▽

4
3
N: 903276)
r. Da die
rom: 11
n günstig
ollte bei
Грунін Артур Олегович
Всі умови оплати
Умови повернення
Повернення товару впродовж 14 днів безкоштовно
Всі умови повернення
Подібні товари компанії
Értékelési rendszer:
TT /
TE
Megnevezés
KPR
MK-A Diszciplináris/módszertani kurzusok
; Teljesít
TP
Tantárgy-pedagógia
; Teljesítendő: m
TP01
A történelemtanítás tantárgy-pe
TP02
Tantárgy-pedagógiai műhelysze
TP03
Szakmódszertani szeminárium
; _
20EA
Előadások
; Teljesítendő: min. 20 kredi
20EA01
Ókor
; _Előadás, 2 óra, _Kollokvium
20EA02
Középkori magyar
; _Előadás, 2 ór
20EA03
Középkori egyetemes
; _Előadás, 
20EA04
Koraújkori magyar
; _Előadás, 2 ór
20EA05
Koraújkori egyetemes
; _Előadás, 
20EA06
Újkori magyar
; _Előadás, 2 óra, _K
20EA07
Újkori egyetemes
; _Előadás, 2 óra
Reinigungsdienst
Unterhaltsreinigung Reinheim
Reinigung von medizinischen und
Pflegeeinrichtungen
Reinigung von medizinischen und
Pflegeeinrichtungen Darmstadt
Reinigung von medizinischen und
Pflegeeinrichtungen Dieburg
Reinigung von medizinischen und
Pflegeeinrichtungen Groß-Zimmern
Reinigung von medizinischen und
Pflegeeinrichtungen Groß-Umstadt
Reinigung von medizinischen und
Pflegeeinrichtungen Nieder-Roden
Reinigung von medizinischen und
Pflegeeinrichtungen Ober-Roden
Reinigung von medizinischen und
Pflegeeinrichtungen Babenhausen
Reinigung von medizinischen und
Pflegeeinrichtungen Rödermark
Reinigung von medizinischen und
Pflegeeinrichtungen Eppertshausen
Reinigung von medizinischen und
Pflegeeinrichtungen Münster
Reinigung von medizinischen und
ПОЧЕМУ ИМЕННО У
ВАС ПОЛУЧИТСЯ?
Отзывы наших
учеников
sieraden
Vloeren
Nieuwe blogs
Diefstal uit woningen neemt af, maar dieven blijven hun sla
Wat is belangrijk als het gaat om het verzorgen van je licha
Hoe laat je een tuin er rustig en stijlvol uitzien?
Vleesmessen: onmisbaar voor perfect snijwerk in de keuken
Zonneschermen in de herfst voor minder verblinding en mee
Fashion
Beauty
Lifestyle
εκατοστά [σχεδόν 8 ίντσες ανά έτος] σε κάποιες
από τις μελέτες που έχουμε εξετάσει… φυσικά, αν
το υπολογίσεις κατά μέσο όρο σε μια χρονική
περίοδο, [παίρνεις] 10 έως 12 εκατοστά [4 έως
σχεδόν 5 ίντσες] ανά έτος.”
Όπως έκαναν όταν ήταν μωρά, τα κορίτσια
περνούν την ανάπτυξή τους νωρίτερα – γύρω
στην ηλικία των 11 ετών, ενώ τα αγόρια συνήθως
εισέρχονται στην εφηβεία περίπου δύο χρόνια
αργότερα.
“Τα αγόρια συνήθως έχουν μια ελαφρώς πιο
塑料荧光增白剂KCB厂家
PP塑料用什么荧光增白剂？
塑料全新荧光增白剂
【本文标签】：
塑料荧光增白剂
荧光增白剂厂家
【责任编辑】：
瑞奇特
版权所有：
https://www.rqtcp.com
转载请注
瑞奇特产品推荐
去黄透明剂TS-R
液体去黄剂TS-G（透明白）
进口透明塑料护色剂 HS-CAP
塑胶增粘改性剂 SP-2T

△

* Task goal *
A word-for-word repetition of the listing above is required.

* Solution below *
4
3
N: 903276)
r. Da die
rom: 11
n günstig
ollte bei
Грунін Артур Олегович
Всі умови оплати
Умови повернення
Повернення товару впродовж 14 днів безкоштовно
Всі умови повернення
Подібні товари компанії
Értékelési rendszer:
TT /
TE
Megnevezés
KPR
MK-A Diszciplináris/módszertani kurzusok
; Teljesít
TP
Tantárgy-pedagógia
; Teljesítendő: m
TP01
A történelemtanítás tantárgy-pe
TP02
Tantárgy-pedagógiai műhelysze
TP03
Szakmódszertani szeminárium
; _
20EA
Előadások
; Teljesítendő: min. 20 kredi
20EA01
Ókor
; _Előadás, 2 óra, _Kollokvium
20EA02
Középkori magyar
; _Előadás, 2 ór
20EA03
Középkori egyetemes
; _Előadás, 
20EA04
Koraújkori magyar
; _Előadás, 2 ór
20EA05
Koraújkori egyetemes
; _Előadás, 
20EA06
Újkori magyar
; _Előadás, 2 óra, _K
20EA07
Újkori egyetemes
; _Előadás, 2 óra
Reinigungsdienst
Unterhaltsreinigung Reinheim
Reinigung von medizinischen und
Pflegeeinrichtungen
Reinigung von medizinischen und
Pflegeeinrichtungen Darmstadt
Reinigung von medizinischen und
Pflegeeinrichtungen Dieburg
Reinigung von medizinischen und
Pflegeeinrichtungen Groß-Zimmern
Reinigung von medizinischen und
Pflegeeinrichtungen Groß-Umstadt
Reinigung von medizinischen und
Pflegeeinrichtungen Nieder-Roden
Reinigung von medizinischen und
Pflegeeinrichtungen Ober-Roden
Reinigung von medizinischen und
Pflegeeinrichtungen Babenhausen
Reinigung von medizinischen und
Pflegeeinrichtungen Rödermark
Reinigung von medizinischen und
Pflegeeinrichtungen Eppertshausen
Reinigung von medizinischen und
Pflegeeinrichtungen Münster
Reinigung von medizinischen und
ПОЧЕМУ ИМЕННО У
ВАС ПОЛУЧИТСЯ?
Отзывы наших
учеников
sieraden
Vloeren
Nieuwe blogs
Diefstal uit woningen neemt af, maar dieven blijven hun sla
Wat is belangrijk als het gaat om het verzorgen van je licha
Hoe laat je een tuin er rustig en stijlvol uitzien?
Vleesmessen: onmisbaar voor perfect snijwerk in de keuken
Zonneschermen in de herfst voor minder verblinding en mee
Fashion
Beauty
Lifestyle
εκατοστά [σχεδόν 8 ίντσες ανά έτος] σε κάποιες
από τις μελέτες που έχουμε εξετάσει… φυσικά, αν
το υπολογίσεις κατά μέσο όρο σε μια χρονική
περίοδο, [παίρνεις] 10 έως 12 εκατοστά [4 έως
σχεδόν 5 ίντσες] ανά έτος.”
Όπως έκαναν όταν ήταν μωρά, τα κορίτσια
περνούν την ανάπτυξή τους νωρίτερα – γύρω
στην ηλικία των 11 ετών, ενώ τα αγόρια συνήθως
εισέρχονται στην εφηβεία περίπου δύο χρόνια
αργότερα.
“Τα αγόρια συνήθως έχουν μια ελαφρώς πιο
塑料荧光增白剂KCB厂家
PP塑料用什么荧光增白剂？
塑料全新荧光增白剂
【本文标签】：
塑料荧光增白剂
荧光增白剂厂家
【责任编辑】：
瑞奇特
版权所有：
https://www.rqtcp.com
转载请注
瑞奇特产品推荐
去黄透明剂TS-R
液体去黄剂TS-G（透明白）
进口透明塑料护色剂 HS-CAP
塑胶增粘改性剂 SP-2T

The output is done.